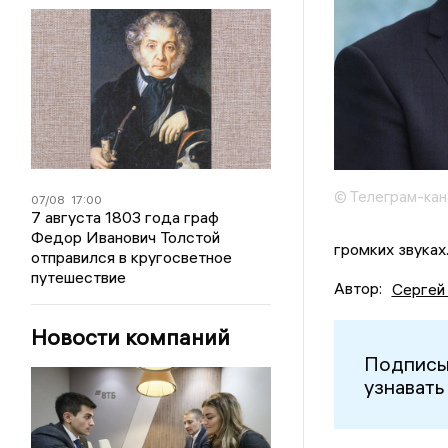
© Телеграм-кан
07/08
17:00
7 августа 1803 года граф
Федор Иванович Толстой
громких звуках
отправился в кругосветное
путешествие
Автор:
Сергей
Новости компаний
Подписы
узнавать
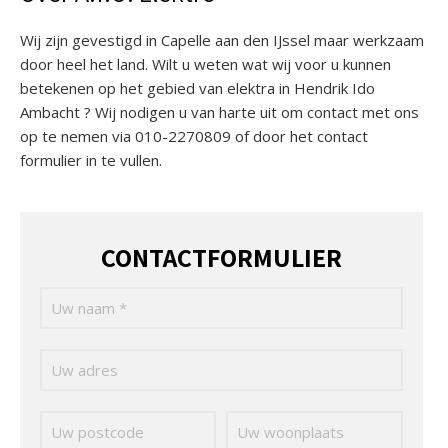
Wij zijn gevestigd in Capelle aan den IJssel maar werkzaam
door heel het land. Wilt u weten wat wij voor u kunnen
betekenen op het gebied van elektra in Hendrik Ido
Ambacht ? Wij nodigen u van harte uit om contact met ons
op te nemen via 010-2270809 of door het contact
formulier in te vullen.
CONTACTFORMULIER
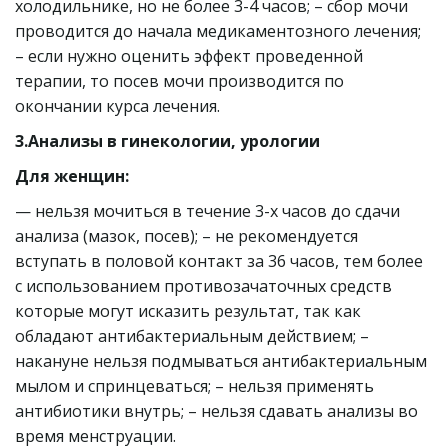
холодильнике, но не более 3-4 часов; – сбор мочи 
проводится до начала медикаментозного лечения;  
– если нужно оценить эффект проведенной 
терапии, то посев мочи производится по 
окончании курса лечения.
3.Анализы в гинекологии, урологии
Для женщин:
— нельзя мочиться в течение 3-х часов до сдачи 
анализа (мазок, посев); – не рекомендуется 
вступать в половой контакт за 36 часов, тем более 
с использованием противозачаточных средств  
которые могут исказить результат, так как 
обладают антибактериальным действием; – 
накануне нельзя подмываться антибактериальным 
мылом и спринцеваться; – нельзя применять 
антибиотики внутрь; – нельзя сдавать анализы во 
время менструации.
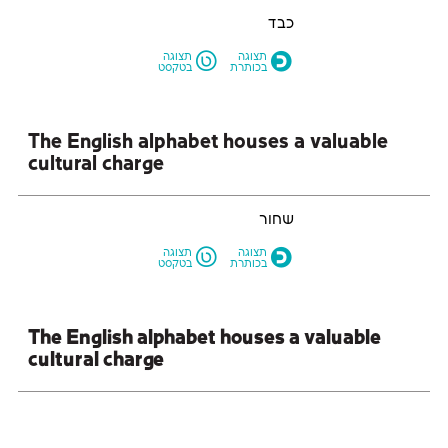
כבד
L
O
תצוגה
תצוגה
בכותרת
בטקסט
cultural charge
שחור
L
O
תצוגה
תצוגה
בכותרת
בטקסט
cultural charge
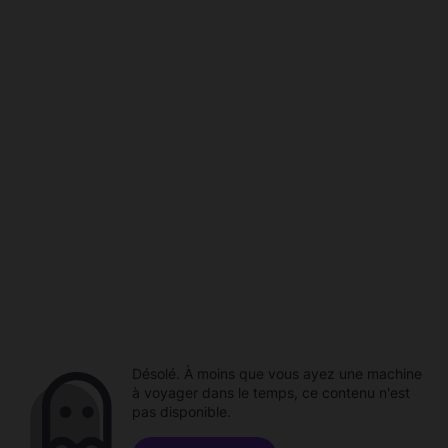
Désolé. À moins que vous ayez une machine
à voyager dans le temps, ce contenu n'est
pas disponible.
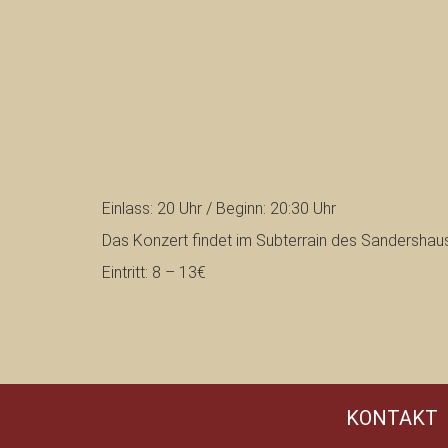
Einlass: 20 Uhr / Beginn: 20:30 Uhr
Das Konzert findet im Subterrain des Sandershaus
Eintritt: 8 – 13€
KONTAKT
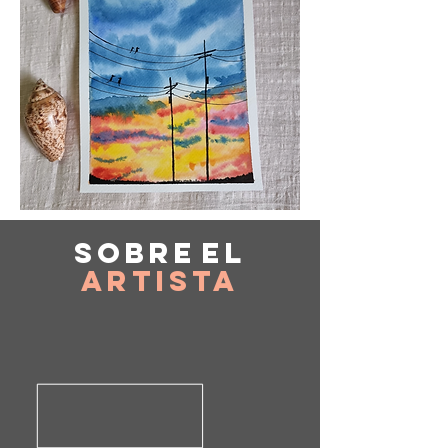
Sobre
el
Artista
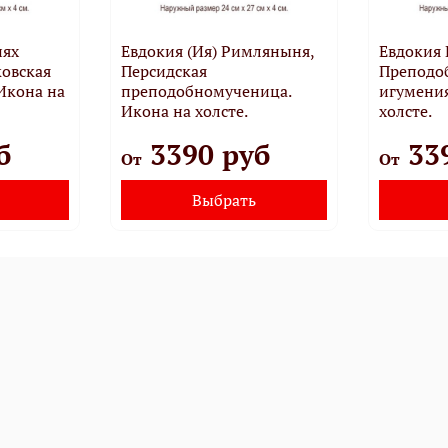
нях
Евдокия (Ия) Римляныня,
Евдокия
овская
Персидская
Преподо
Икона на
преподобномученица.
игумения
Икона на холсте.
холсте.
б
3390 руб
33
От
От
Выбрать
* * * * * * *
■ PROBLEM STATEMENT ■
All records, pictures excluded: copy them exactly.

■ ANSWER TO THIS EXERCISE ■
© Телеграм-кан
07/08
17:00
7 августа 1803 года граф
Федор Иванович Толстой
громких звуках
отправился в кругосветное
путешествие
Автор:
Сергей
Новости компаний
Подписы
узнавать
Wij zijn gevestigd in Capelle aan den IJssel maar werkzaam
door heel het land. Wilt u weten wat wij voor u kunnen
betekenen op het gebied van elektra in Hendrik Ido
Ambacht ? Wij nodigen u van harte uit om contact met ons
op te nemen via 010-2270809 of door het contact
formulier in te vullen.
CONTACTFORMULIER
холодильнике, но не более 3-4 часов; – сбор мочи 
проводится до начала медикаментозного лечения;  
– если нужно оценить эффект проведенной 
терапии, то посев мочи производится по 
окончании курса лечения.
3.Анализы в гинекологии, урологии
Для женщин:
— нельзя мочиться в течение 3-х часов до сдачи 
анализа (мазок, посев); – не рекомендуется 
вступать в половой контакт за 36 часов, тем более 
с использованием противозачаточных средств  
которые могут исказить результат, так как 
обладают антибактериальным действием; – 
накануне нельзя подмываться антибактериальным 
мылом и спринцеваться; – нельзя применять 
антибиотики внутрь; – нельзя сдавать анализы во 
время менструации.
כבד
L
O
תצוגה
תצוגה
בכותרת
בטקסט
cultural charge
שחור
L
O
תצוגה
תצוגה
בכותרת
בטקסט
cultural charge
Désolé. À moins que vous ayez une machine
à voyager dans le temps, ce contenu n'est
pas disponible.
Einlass: 20 Uhr / Beginn: 20:30 Uhr
Das Konzert findet im Subterrain des Sandershaus
Eintritt: 8 – 13€
KONTAKT
Sobre
el
Artista
нях
Евдокия (Ия) Римляныня,
Евдокия
овская
Персидская
Преподо
Икона на
преподобномученица.
игумения
Икона на холсте.
холсте.
б
3390 руб
33
От
От
Выбрать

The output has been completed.